Over the last forty years, this metropolitan area has become more economically and socially integrated with the Mexico City metropolitan area. Many people from Mexico City own second homes here for weekend retreats, both for the climate as well as its well-developed infrastructure. Starting in the 1980’s permanent migration of Mexico City residents began, spurred by pollution and crime problems in the capital. The 1985 Mexico City earthquakemarker pushed many well-to-do families here, fearful of the next catastrophe. In many of these cases, the main breadwinner commutes each day to work in Mexico City.This has producted the great increase in housing developments on the outskirts of the city, especially in the late 1990’s and 2000’s. This influx has had a positive economic benefit for the city but has put pressure on the infrastructure as well. 85% of the city of Cuernavaca is dedicated to housing, and much of this is upper-class housing developments such as Rancho Cortés, Rancho Tetela and Colonia del Bosque, which are located on the outskirt of the city. Lower-income housing is concentrated in the city proper. Only 2% of the housing here is in high-rise buildings. Cuernavaca has been called the “Beverly Hills of Mexico.” From just about any elevation in the city, one can see that many of the homes here have swimming pools.
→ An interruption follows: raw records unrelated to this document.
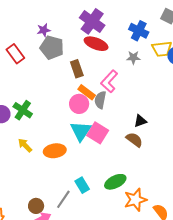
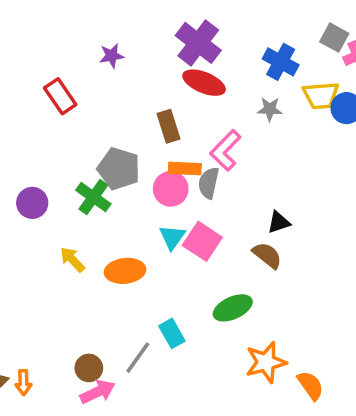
gray pentagon: (52, 48) -> (119, 169), moved
orange rectangle: (87, 92) -> (185, 169), turned -36
green cross: (23, 110) -> (93, 197), moved
cyan triangle: (81, 131) -> (172, 237), size x0.7
green ellipse: (115, 182) -> (233, 308), moved

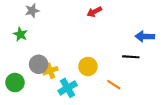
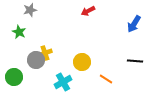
blue arrow: (145, 36) -> (134, 24), moved, turned -60
black line: (131, 57) -> (135, 61), moved
yellow cross: (50, 71) -> (45, 53), moved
Industry here is minimal and mostly limited to micro-industries such as printing, framing, ceramics, garment-making, and the production of cleaning supplies. This employs about 28% of the population. Most of the population (67%) is employed in commerce and service industry, which includes tourism.

Tourism

Palace of Cortés

The Palacio de Cortés is east of the Morelos Garden and is considered to be the most representative building of Cuernavaca. It was built by Hernán Cortés and finished in 1535. It is one of the oldest, European-style civil constructions in the Americas, but in Renaissance style. The series of arches of the central terrace, the battlements and the thick walls are the most representative of the original construction. It is said that this residence looks much like the mansion build in Santo Domingomarker by Diego Colón, the son of Christopher Columbus. Just outside the front of the building is the old pyramid base over which Cortés had the structure built, on a hill that dominated the old city. Petroglyphs from this pyramid base are on display. From right to left the petroglyphs are named Lagarto de San Antón, Aguila de Chapultepec, Piedra Chimalli or Piedra de los Encantos.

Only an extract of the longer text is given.